> [Required work]: For this exercise, output the entries below exactly from the line that holds "Previous article" to the line that holds "Lokaler Vertriebspartner", both ends included. No pictures belong in the copy.

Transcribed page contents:
────────────────

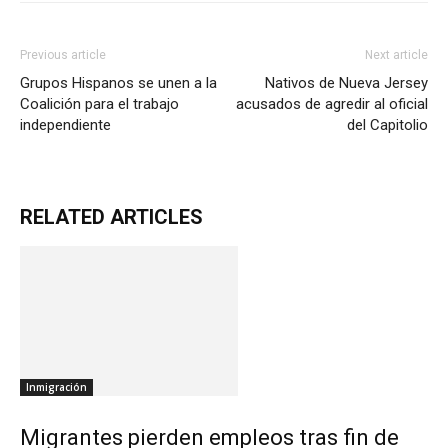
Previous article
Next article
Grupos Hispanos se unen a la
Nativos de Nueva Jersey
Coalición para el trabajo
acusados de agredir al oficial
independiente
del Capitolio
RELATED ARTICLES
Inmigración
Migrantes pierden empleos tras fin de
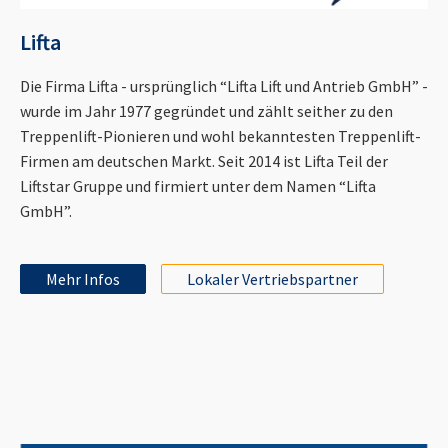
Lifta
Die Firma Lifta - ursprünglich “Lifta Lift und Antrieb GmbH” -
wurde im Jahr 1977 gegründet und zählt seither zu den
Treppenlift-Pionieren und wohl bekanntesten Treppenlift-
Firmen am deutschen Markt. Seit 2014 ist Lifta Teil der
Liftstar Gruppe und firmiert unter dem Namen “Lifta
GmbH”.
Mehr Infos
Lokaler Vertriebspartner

────────────────

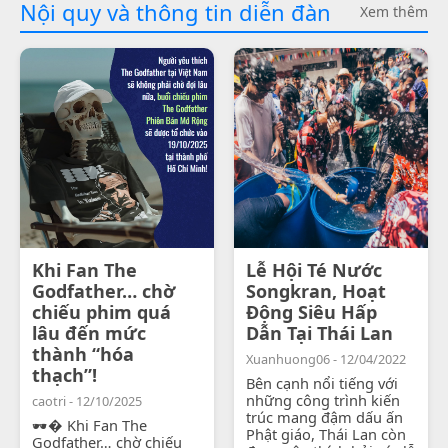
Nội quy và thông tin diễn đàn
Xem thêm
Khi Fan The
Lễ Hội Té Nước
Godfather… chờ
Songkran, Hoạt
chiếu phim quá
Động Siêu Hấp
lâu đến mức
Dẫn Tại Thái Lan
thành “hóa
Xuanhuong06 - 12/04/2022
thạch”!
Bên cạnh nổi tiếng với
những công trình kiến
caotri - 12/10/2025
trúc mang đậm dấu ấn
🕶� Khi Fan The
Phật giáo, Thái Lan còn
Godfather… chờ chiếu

────────────────

> [Task output]:
Previous article
Next article
Grupos Hispanos se unen a la
Nativos de Nueva Jersey
Coalición para el trabajo
acusados de agredir al oficial
independiente
del Capitolio
RELATED ARTICLES
Inmigración
Migrantes pierden empleos tras fin de
Lifta
Die Firma Lifta - ursprünglich “Lifta Lift und Antrieb GmbH” -
wurde im Jahr 1977 gegründet und zählt seither zu den
Treppenlift-Pionieren und wohl bekanntesten Treppenlift-
Firmen am deutschen Markt. Seit 2014 ist Lifta Teil der
Liftstar Gruppe und firmiert unter dem Namen “Lifta
GmbH”.
Mehr Infos
Lokaler Vertriebspartner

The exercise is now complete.